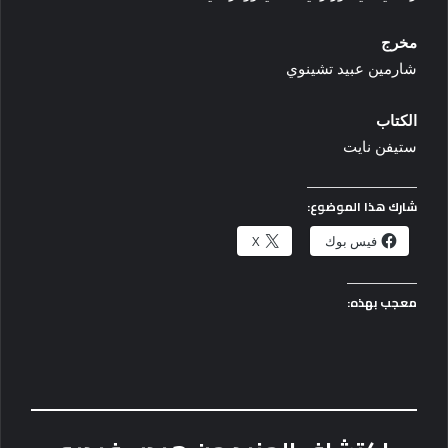
مخرج
شارمين عبيد تشينوي
الكتاب
ستيفن نايت
شارك هذا الموضوع:
فيس بوك
X
معجب بهذه:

**WHAT NEEDS TO BE DONE:** Every entry above needs to be printed again exactly, with its pictures left out.

**OUTPUT OF THE EXERCISE:**
مخرج
شارمين عبيد تشينوي
الكتاب
ستيفن نايت
شارك هذا الموضوع:
فيس بوك
X
معجب بهذه:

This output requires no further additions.